Detengámonos un instante; con qué precisión razona la Santa. Dios -el Espíritu Santo- no despierta jamás en el alma deseos irrealizables; cuando inspira deseos tiene intención de satisfacerlos, de colmarlos con creces. Los deseos son en el alma como el fruto de la acción del Espíritu Santo. La palabra «deseo» se encuentra constantemente en los escritos de Teresa; indicio verdaderamente significativo. Son clásicos los deseos personales de Teresa, que no tienen límite ni medida; son inmensos, infinitos.

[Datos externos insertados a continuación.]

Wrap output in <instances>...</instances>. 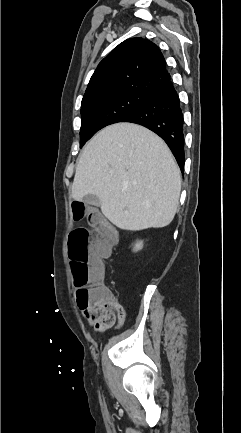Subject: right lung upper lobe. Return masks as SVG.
I'll return each instance as SVG.
<instances>
[{
  "mask_svg": "<svg viewBox=\"0 0 241 433\" xmlns=\"http://www.w3.org/2000/svg\"><path fill=\"white\" fill-rule=\"evenodd\" d=\"M165 64L153 42L140 37L127 39L99 63L82 102L122 92L148 94L171 79ZM180 150L184 153V145Z\"/></svg>",
  "mask_w": 241,
  "mask_h": 433,
  "instance_id": "obj_1",
  "label": "right lung upper lobe"
}]
</instances>
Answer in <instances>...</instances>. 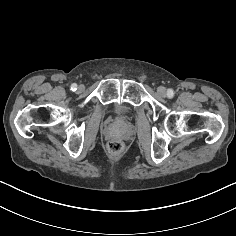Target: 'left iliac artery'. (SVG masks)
<instances>
[{"instance_id":"obj_1","label":"left iliac artery","mask_w":236,"mask_h":236,"mask_svg":"<svg viewBox=\"0 0 236 236\" xmlns=\"http://www.w3.org/2000/svg\"><path fill=\"white\" fill-rule=\"evenodd\" d=\"M173 95H174V91H173L172 89H168V91H167V96H168L169 98H172Z\"/></svg>"}]
</instances>
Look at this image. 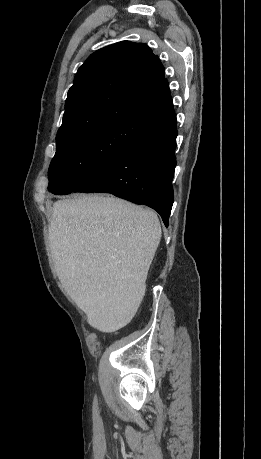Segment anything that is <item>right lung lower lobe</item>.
Here are the masks:
<instances>
[{
    "label": "right lung lower lobe",
    "instance_id": "right-lung-lower-lobe-1",
    "mask_svg": "<svg viewBox=\"0 0 261 459\" xmlns=\"http://www.w3.org/2000/svg\"><path fill=\"white\" fill-rule=\"evenodd\" d=\"M175 112L156 121L119 157L73 192H105L155 209L165 224L173 205Z\"/></svg>",
    "mask_w": 261,
    "mask_h": 459
}]
</instances>
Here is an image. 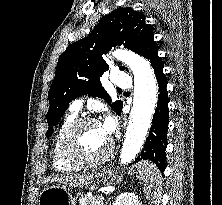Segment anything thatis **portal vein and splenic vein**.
I'll list each match as a JSON object with an SVG mask.
<instances>
[{"instance_id":"1","label":"portal vein and splenic vein","mask_w":222,"mask_h":205,"mask_svg":"<svg viewBox=\"0 0 222 205\" xmlns=\"http://www.w3.org/2000/svg\"><path fill=\"white\" fill-rule=\"evenodd\" d=\"M88 196H92V194L90 193V194H88Z\"/></svg>"}]
</instances>
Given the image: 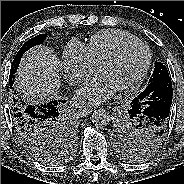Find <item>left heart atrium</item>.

«puedo, por lo tanto, a pesar de mi pequeñez, aspirar a la santidad. ¿Qué hacer? Crecer me es imposible; debo resignarme a ser tal cual soy, con mis innumerables imperfecciones, pero quiero encontrar el medio de ir al cielo, por un camino muy recto, muy corto, un camino enteramente nuevo. Estamos en el siglo de los inventos; ya no hay que tomarse el trabajo de subir los peldaños de una escalera: un ascensor los reemplaza con ventaja. ¡Yo quisiera encontrar un ascensor para elevarme hasta Jesús!, pues soy demasiado pequeña para subir la empinada cuesta de la perfección.»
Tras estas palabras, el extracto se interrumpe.